Archived Sections, Lutherans in the Twin Cities

Eras do sometimes come to an end

After years of building relationships, Twin Cities Single Lutheran Adults is about to call it quits

A Lutheran organization that has provided a big circle of friends — and in some cases an extended family — for its members for 55 years is going out of business. Twin Cities Single Lutheran Adults (TCSLA), which marks its beginning to a meeting at the old University YMCA on November 18, 1955, has voted to cease operations at the end of the year in 2010.
One of the earliest inter-synodical groups in the area, TCSLA offered an ambitious program of social, spiritual, educational, and recreational activities for hundreds of single adults over the years.

Members of Twin Cities Single Lutheran Adults crowd into a Minneapolis church for one of their annual fall banquets. Photo: Alton Peterson

Twin Cities Single Lutheran Adults began as a group for single persons in the 25-40 age range, and the name originally was Twin Cities Lutheran Young Adults.

“We’ve served our time,” said Elaine Degelau, one of the founders of the organization who is serving as its last president. With the number of members getting smaller and the average age climbing, it has become harder to find people for TCSLA’s many leadership positions, she noted. “And after 55 years, we’re getting tired,” the president said.
TCSLA began as a group for single persons in the 25-40 age range, and the name originally was Twin Cities Lutheran Young Adults. Membership boomed to over 500 in 1960. But in 1968, faced with the loss of some key members who were reaching the upper age limit and others who had found a marriage partner in the organization, the group voted to remove that limitation and opened its ranks to all single persons over 25.
With that change, it gradually became more difficult to attract young persons. Degelau thinks another reason for the decline was that younger persons were more affluent than their postwar predecessors and less inclined to pitch in and create activities for big groups.

In every season

Whatever the reason, an upward swing in the age of members has taken place very slowly over the years, and today TCSLA has 68 persons on its rolls and bills itself as an organization for single adults ages 40-70, some of whom are retired and some still working.

In the early years of TCSLA, theatrical presentations were common.

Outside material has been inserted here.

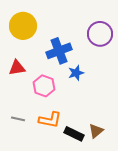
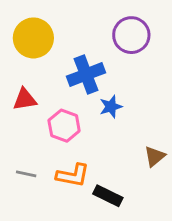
purple circle: (100, 34) -> (131, 35), moved
brown triangle: (96, 131) -> (155, 156), moved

But the number of persons attending one of TCSLA’s premier annual events, the fall banquet, is expected to be anything but small this year. That’s because former members are always invited along with current ones, and, since many of these “alumni” met their spouses in TCSLA, they turn out in substantial numbers. Alumni couples often double the number of current members at the banquets, and they will have extra incentive to attend the organization’s final year. The banquet will be at 1 p.m. on November 13 at House of Prayer Lutheran Church (ELCA) in Richfield, Minnesota.
Much of the conversation at the banquet will probably turn to memories of TCSLA’s boom years in past decades. The group put heavy emphasis on outdoor recreation year-round, and Degelau and others recall the somewhat wild water-ski shows the group once put on, as well as canoe trips and winter skiing jaunts. And then there were the summer trips to other parts of the Midwest.
But Degelau stresses that the aim of the organization was always to provide Christian fellowship, not just socializing.

A change after 55 years

Clarice Johnson, a TCSLA  member since 1955, recalls the insights members got from the professors and pastors who spoke at TCSLA retreats and monthly programs. She was introduced to the German theologian Dietrich Bonhoeffer by the speaker at the first TCSLA retreat. Norma Arneson, a key founder of the organization, recalls contacting philosophers and theologians like Paul Holmer and Jaroslav Pelikan as speakers for TCSLA programs.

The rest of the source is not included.